### INSTRUCTIONS FOR THE TASK
What lines in the listing include "output"? Return a copy of each.

### MATERIAL SHOWN
[Start of Attachment]

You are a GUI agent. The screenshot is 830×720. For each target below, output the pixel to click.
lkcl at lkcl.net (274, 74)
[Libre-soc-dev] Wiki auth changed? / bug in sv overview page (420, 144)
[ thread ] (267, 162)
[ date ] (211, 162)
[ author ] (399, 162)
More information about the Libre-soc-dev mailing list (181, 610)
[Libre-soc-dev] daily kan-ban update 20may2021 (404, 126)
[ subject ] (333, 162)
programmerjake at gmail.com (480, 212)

[End of Attachment]
[Start of Attachment]

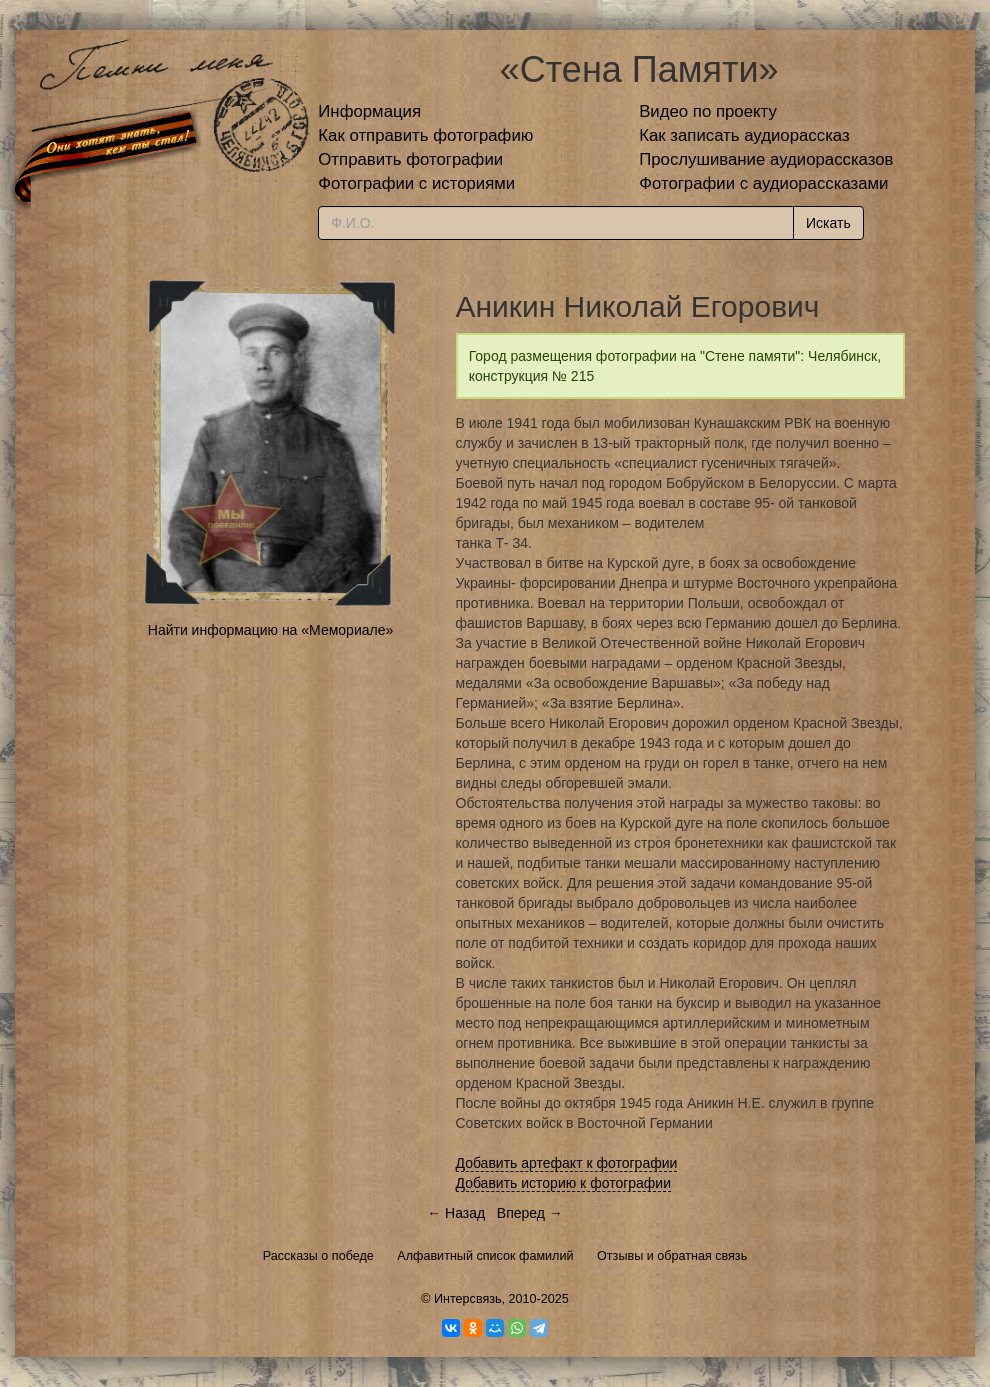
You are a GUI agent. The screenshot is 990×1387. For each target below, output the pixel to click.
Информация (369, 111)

[End of Attachment]

### WRITTEN SOLUTION
You are a GUI agent. The screenshot is 830×720. For each target below, output the pixel to click.
You are a GUI agent. The screenshot is 990×1387. For each target below, output the pixel to click.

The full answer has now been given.